Die Kredite eines solchen „Programm Italien“ könnten mit einer Laufzeit von zwölf bis 18 Monaten vergeben werden, so das Blatt. Das Geld dazu könnte auch aus der Europäischen Zentralbank (EZB) kommen, hieß es.

Mit Zinsen zwischen vier und sechs Prozent sollten sie wesentlich günstiger sein als derzeitige Zwei- und Fünfjahresanleihen mit Zinssätzen von mehr als sieben Prozent.

EZB springt IWF bei

Dem Bericht zufolge könnte der IWF jedoch nicht in der Lage sein, die Hilfskredite aus seinen aktuellen Mitteln zu bewältigen, weshalb verschiedene Möglichkeiten zur Finanzierung geprüft würden. Demnach sind beispielsweise Zahlungen der Europäischen Zentralbank (EZB) im Gespräch, für die der IWF garantieren könnte. Mit einer Unterstellung der EZB-Hilfen unter die Kontrolle des IWF solle auch Deutschland beruhigt werden, das eine stärkere Einbindung der EZB in die Eurorettung ablehnt und auf eine möglichst große Unabhängigkeit der Notenbank dringt, zitierte die Zeitung einen IWF-Vertreter.

Europäische Union und EZB hatten kürzlich bereits Experten zur Prüfung der italienischen Staatsfinanzen nach Rom entsandt. Auch der IWF will eigene Prüfer schicken. Auf Italien lasten Schulden in Höhe von rund 1,9 Billionen Euro.

Zudem leidet das Land derzeit unter einem schwachen Wirtschaftswachstum. Dies ließ an den Finanzmärkten in den vergangenen Wochen die Sorge aufkommen, dass Italien ebenso wie bereits Griechenland, Irland und Portugal Finanzhilfen brauchen könnte.

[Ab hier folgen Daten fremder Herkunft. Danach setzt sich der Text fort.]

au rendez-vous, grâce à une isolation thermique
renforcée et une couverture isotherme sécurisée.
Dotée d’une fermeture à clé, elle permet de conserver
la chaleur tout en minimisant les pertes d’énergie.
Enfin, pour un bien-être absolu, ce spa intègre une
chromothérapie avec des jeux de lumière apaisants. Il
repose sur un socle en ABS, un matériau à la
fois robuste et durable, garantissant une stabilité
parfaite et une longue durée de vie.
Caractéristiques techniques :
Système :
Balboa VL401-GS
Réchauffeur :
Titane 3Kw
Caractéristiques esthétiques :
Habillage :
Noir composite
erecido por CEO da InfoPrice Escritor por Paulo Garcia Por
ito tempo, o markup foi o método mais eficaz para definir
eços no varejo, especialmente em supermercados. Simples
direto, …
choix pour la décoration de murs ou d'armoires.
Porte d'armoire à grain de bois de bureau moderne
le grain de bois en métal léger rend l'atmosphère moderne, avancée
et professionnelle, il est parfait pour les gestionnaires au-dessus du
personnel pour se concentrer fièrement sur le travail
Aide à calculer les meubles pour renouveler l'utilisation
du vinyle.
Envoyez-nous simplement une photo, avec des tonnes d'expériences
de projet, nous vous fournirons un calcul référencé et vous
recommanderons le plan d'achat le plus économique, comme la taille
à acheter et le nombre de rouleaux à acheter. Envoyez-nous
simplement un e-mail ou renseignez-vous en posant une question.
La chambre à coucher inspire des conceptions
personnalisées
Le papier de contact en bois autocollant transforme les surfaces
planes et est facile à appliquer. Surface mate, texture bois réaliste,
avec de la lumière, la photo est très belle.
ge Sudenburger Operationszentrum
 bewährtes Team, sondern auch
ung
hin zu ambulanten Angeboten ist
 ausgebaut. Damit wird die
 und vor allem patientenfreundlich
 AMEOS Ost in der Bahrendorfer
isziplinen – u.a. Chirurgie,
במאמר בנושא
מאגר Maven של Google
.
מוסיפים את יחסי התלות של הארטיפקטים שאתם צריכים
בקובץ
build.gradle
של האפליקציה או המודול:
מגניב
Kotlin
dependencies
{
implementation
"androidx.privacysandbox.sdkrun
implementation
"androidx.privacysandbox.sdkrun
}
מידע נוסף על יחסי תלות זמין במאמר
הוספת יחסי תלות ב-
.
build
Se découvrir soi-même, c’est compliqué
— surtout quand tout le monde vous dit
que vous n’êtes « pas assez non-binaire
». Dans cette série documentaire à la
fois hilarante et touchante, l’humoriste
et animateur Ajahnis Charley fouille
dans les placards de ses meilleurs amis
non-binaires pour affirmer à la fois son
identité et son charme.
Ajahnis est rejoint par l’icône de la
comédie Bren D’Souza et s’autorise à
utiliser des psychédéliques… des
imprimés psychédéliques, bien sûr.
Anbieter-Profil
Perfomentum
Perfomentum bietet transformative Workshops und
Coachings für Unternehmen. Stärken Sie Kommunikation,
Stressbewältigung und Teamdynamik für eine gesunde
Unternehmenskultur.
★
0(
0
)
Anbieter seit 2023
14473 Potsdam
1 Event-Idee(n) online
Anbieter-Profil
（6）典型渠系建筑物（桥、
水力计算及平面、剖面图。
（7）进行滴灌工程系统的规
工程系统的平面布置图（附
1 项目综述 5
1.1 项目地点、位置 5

Der neue Ministerpräsident Mario Monti steht unter starken Spardruck, um Versäumnisse seines zurückgetretenen Vorgängers Silvio Berlusconi aufzuholen.

Monti will Medienberichten zufolge am kommenden 5. Dezember mit Beratungen über erste Maßnahmen gegen den Krisenstrudel beginnen. Das erste Reformpaket solle zwischen dem EU-Gipfel am 9. Dezember und Weihnachten verabschiedet werden, hatte Monti angekündigt. Wieder eingeführt werden könnte dabei unter anderem eine kommunale Immobiliensteuer, heißt es in Rom.

Bei einem Gipfel mit dem französischen Staatspräsidenten Nicolas Sarkozy und Bundeskanzlerin Angela Merkel hatte Monti am Donnerstag Italiens Ziel bekräftigt, bis 2013 einen ausgeglichenen Etat vorzulegen.